Fig. 129.—Stapleford Park, Leicestershire. Doorway in the Library.

Fig. 130.—Stapleford Park, Leicestershire. Doorway in the Dining-Room.

In the Deanery at Wells is a fine panelled room attributed to Sir Christopher Wren, and certainly wrought after his style if not actually designed by him. The walls are divided into bays by heavy Ionic pilasters, the spaces between which are filled with large panels. Here, too, the bolection moulding is carved, as well as several other members, the whole effect being rich and handsome (Fig. 128).

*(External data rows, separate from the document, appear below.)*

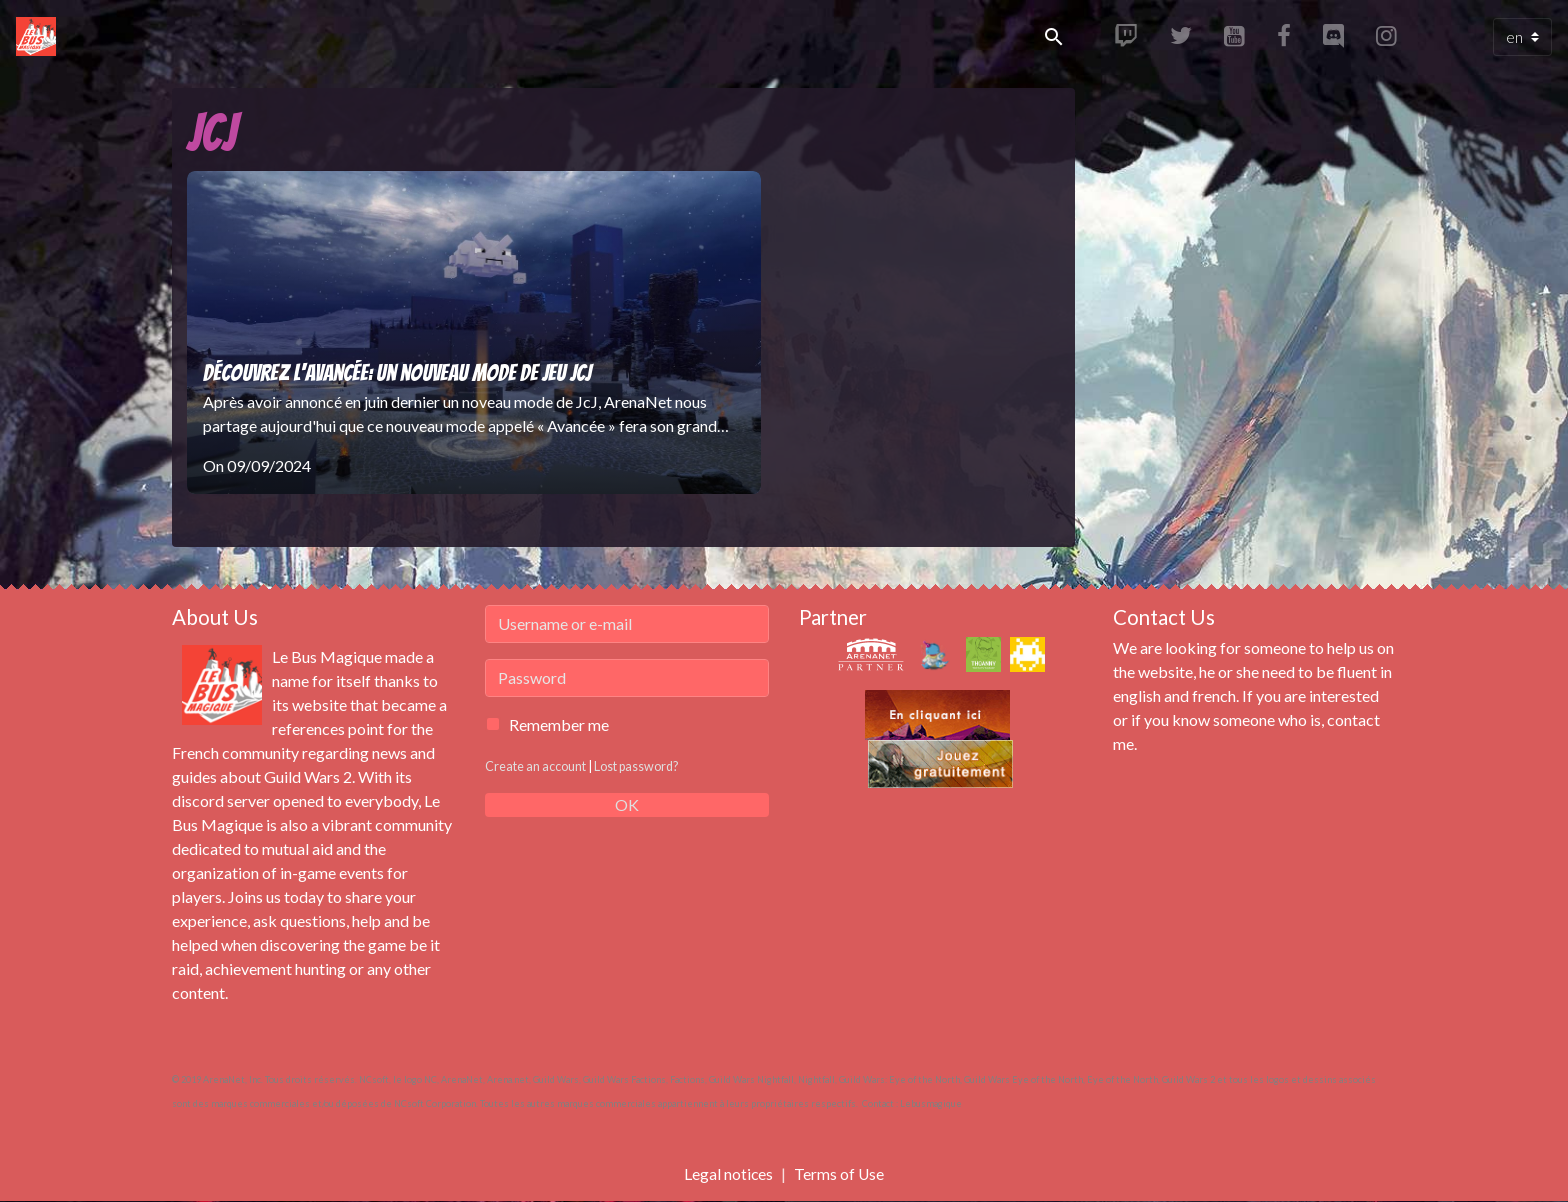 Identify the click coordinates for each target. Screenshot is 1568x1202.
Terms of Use (839, 1173)
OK (627, 804)
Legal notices (728, 1173)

Melton Constable stands in a park amid the undulations of the western part of Norfolk. It is a fine simple house of about the year 1680 (Fig. 131). The eaves cornice gives it its chief character; the rest of the detail is correct, but strikes the modern eye as being a little hackneyed; but this is the fault, not of the original architect but of his successors, who, if they did not copy this actual work, drew, one after the other, upon the same well of inspiration.

These examples serve to illustrate the progress of house design during the later years of the seventeenth century; they show how the fully developed classic manner had superseded the homely treatment of Jacobean times. Its further career of grandeur and stateliness demands a fresh chapter for its consideration.

Fig. 131.—MELTON CONSTABLE, Norfolk.